Study material:
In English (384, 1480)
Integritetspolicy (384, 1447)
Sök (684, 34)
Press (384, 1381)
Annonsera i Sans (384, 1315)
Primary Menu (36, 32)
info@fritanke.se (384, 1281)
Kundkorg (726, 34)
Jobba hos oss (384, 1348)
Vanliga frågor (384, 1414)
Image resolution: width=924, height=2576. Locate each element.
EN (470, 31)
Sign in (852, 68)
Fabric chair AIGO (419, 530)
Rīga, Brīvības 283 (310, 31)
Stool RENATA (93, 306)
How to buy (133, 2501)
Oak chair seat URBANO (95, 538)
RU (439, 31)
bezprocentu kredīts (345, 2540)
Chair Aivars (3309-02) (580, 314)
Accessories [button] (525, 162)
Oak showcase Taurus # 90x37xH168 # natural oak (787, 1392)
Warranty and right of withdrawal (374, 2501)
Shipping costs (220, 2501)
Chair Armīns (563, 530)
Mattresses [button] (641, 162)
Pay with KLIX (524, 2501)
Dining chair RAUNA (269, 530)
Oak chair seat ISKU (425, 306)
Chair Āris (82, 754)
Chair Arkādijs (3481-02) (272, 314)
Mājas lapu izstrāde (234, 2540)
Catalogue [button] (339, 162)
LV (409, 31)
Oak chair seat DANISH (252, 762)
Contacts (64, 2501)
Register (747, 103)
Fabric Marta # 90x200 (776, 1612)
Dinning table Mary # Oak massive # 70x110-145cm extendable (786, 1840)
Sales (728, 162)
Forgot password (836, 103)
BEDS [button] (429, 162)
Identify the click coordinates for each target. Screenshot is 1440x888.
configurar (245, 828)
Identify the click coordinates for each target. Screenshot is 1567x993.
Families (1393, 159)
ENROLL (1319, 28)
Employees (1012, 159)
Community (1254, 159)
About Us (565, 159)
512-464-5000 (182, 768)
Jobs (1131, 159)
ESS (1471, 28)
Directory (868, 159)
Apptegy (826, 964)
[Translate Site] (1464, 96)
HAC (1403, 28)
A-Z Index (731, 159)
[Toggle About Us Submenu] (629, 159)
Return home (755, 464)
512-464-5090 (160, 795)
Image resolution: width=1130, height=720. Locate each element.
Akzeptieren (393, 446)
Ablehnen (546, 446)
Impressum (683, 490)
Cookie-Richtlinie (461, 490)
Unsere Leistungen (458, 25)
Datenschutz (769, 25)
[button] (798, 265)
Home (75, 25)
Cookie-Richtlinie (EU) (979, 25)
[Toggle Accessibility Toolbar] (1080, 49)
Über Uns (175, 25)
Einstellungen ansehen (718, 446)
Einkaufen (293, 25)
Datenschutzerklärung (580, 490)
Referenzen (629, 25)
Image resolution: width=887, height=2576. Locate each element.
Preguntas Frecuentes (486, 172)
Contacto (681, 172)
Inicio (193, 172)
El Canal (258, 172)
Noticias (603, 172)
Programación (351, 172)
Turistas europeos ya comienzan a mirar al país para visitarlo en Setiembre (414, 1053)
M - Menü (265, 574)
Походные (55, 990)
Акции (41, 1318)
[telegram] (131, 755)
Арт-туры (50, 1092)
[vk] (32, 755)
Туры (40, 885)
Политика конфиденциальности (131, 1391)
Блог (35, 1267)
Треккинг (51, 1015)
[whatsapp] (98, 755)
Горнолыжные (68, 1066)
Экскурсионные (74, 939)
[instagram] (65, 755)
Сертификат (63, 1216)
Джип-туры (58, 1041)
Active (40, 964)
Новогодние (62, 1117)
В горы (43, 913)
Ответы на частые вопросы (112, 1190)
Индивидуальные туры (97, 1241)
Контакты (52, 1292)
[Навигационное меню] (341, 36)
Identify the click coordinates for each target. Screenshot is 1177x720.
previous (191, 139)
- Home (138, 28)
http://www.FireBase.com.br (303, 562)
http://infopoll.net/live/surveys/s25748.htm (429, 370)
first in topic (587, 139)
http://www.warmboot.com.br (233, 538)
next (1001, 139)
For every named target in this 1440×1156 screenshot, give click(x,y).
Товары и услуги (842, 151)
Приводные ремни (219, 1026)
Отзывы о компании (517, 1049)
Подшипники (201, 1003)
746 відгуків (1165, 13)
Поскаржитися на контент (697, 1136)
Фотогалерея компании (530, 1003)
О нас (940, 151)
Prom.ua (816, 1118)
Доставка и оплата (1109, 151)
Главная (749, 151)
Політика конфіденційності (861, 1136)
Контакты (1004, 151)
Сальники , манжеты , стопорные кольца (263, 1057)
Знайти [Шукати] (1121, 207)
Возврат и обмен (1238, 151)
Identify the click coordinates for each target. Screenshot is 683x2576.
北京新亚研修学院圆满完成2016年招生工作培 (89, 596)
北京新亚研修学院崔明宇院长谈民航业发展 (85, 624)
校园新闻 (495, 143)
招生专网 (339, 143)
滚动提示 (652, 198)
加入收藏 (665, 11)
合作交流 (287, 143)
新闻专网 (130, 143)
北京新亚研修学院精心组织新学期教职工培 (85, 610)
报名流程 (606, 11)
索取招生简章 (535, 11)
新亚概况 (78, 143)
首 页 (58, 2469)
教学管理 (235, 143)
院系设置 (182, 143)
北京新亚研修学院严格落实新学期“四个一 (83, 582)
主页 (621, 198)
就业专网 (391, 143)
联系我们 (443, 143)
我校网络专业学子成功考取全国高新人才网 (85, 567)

Required action:
Your reply must repeat the entries above exactly and in full.

Output of the task:
In English (384, 1480)
Integritetspolicy (384, 1447)
Sök (684, 34)
Press (384, 1381)
Annonsera i Sans (384, 1315)
Primary Menu (36, 32)
info@fritanke.se (384, 1281)
Kundkorg (726, 34)
Jobba hos oss (384, 1348)
Vanliga frågor (384, 1414)
Image resolution: width=924, height=2576. Locate each element.
EN (470, 31)
Sign in (852, 68)
Fabric chair AIGO (419, 530)
Rīga, Brīvības 283 (310, 31)
Stool RENATA (93, 306)
How to buy (133, 2501)
Oak chair seat URBANO (95, 538)
RU (439, 31)
bezprocentu kredīts (345, 2540)
Chair Aivars (3309-02) (580, 314)
Accessories [button] (525, 162)
Oak showcase Taurus # 90x37xH168 # natural oak (787, 1392)
Warranty and right of withdrawal (374, 2501)
Shipping costs (220, 2501)
Chair Armīns (563, 530)
Mattresses [button] (641, 162)
Pay with KLIX (524, 2501)
Dining chair RAUNA (269, 530)
Oak chair seat ISKU (425, 306)
Chair Āris (82, 754)
Chair Arkādijs (3481-02) (272, 314)
Mājas lapu izstrāde (234, 2540)
Catalogue [button] (339, 162)
LV (409, 31)
Oak chair seat DANISH (252, 762)
Contacts (64, 2501)
Register (747, 103)
Fabric Marta # 90x200 (776, 1612)
Dinning table Mary # Oak massive # 70x110-145cm extendable (786, 1840)
Sales (728, 162)
Forgot password (836, 103)
BEDS [button] (429, 162)
Identify the click coordinates for each target. Screenshot is 1440x888.
configurar (245, 828)
Identify the click coordinates for each target. Screenshot is 1567x993.
Families (1393, 159)
ENROLL (1319, 28)
Employees (1012, 159)
Community (1254, 159)
About Us (565, 159)
512-464-5000 (182, 768)
Jobs (1131, 159)
ESS (1471, 28)
Directory (868, 159)
Apptegy (826, 964)
[Translate Site] (1464, 96)
HAC (1403, 28)
A-Z Index (731, 159)
[Toggle About Us Submenu] (629, 159)
Return home (755, 464)
512-464-5090 (160, 795)
Image resolution: width=1130, height=720. Locate each element.
Akzeptieren (393, 446)
Ablehnen (546, 446)
Impressum (683, 490)
Cookie-Richtlinie (461, 490)
Unsere Leistungen (458, 25)
Datenschutz (769, 25)
[button] (798, 265)
Home (75, 25)
Cookie-Richtlinie (EU) (979, 25)
[Toggle Accessibility Toolbar] (1080, 49)
Über Uns (175, 25)
Einstellungen ansehen (718, 446)
Einkaufen (293, 25)
Datenschutzerklärung (580, 490)
Referenzen (629, 25)
Image resolution: width=887, height=2576. Locate each element.
Preguntas Frecuentes (486, 172)
Contacto (681, 172)
Inicio (193, 172)
El Canal (258, 172)
Noticias (603, 172)
Programación (351, 172)
Turistas europeos ya comienzan a mirar al país para visitarlo en Setiembre (414, 1053)
M - Menü (265, 574)
Походные (55, 990)
Акции (41, 1318)
[telegram] (131, 755)
Арт-туры (50, 1092)
[vk] (32, 755)
Туры (40, 885)
Политика конфиденциальности (131, 1391)
Блог (35, 1267)
Треккинг (51, 1015)
[whatsapp] (98, 755)
Горнолыжные (68, 1066)
Экскурсионные (74, 939)
[instagram] (65, 755)
Сертификат (63, 1216)
Джип-туры (58, 1041)
Active (40, 964)
Новогодние (62, 1117)
В горы (43, 913)
Ответы на частые вопросы (112, 1190)
Индивидуальные туры (97, 1241)
Контакты (52, 1292)
[Навигационное меню] (341, 36)
Identify the click coordinates for each target. Screenshot is 1177x720.
previous (191, 139)
- Home (138, 28)
http://www.FireBase.com.br (303, 562)
http://infopoll.net/live/surveys/s25748.htm (429, 370)
first in topic (587, 139)
http://www.warmboot.com.br (233, 538)
next (1001, 139)
For every named target in this 1440×1156 screenshot, give click(x,y).
Товары и услуги (842, 151)
Приводные ремни (219, 1026)
Отзывы о компании (517, 1049)
Подшипники (201, 1003)
746 відгуків (1165, 13)
Поскаржитися на контент (697, 1136)
Фотогалерея компании (530, 1003)
О нас (940, 151)
Prom.ua (816, 1118)
Доставка и оплата (1109, 151)
Главная (749, 151)
Політика конфіденційності (861, 1136)
Контакты (1004, 151)
Сальники , манжеты , стопорные кольца (263, 1057)
Знайти [Шукати] (1121, 207)
Возврат и обмен (1238, 151)
Identify the click coordinates for each target. Screenshot is 683x2576.
北京新亚研修学院圆满完成2016年招生工作培 (89, 596)
北京新亚研修学院崔明宇院长谈民航业发展 (85, 624)
校园新闻 (495, 143)
招生专网 (339, 143)
滚动提示 (652, 198)
加入收藏 (665, 11)
合作交流 (287, 143)
新闻专网 (130, 143)
北京新亚研修学院精心组织新学期教职工培 (85, 610)
报名流程 (606, 11)
索取招生简章 (535, 11)
新亚概况 (78, 143)
首 页 (58, 2469)
教学管理 (235, 143)
院系设置 (182, 143)
北京新亚研修学院严格落实新学期“四个一 (83, 582)
主页 (621, 198)
就业专网 (391, 143)
联系我们 (443, 143)
我校网络专业学子成功考取全国高新人才网 (85, 567)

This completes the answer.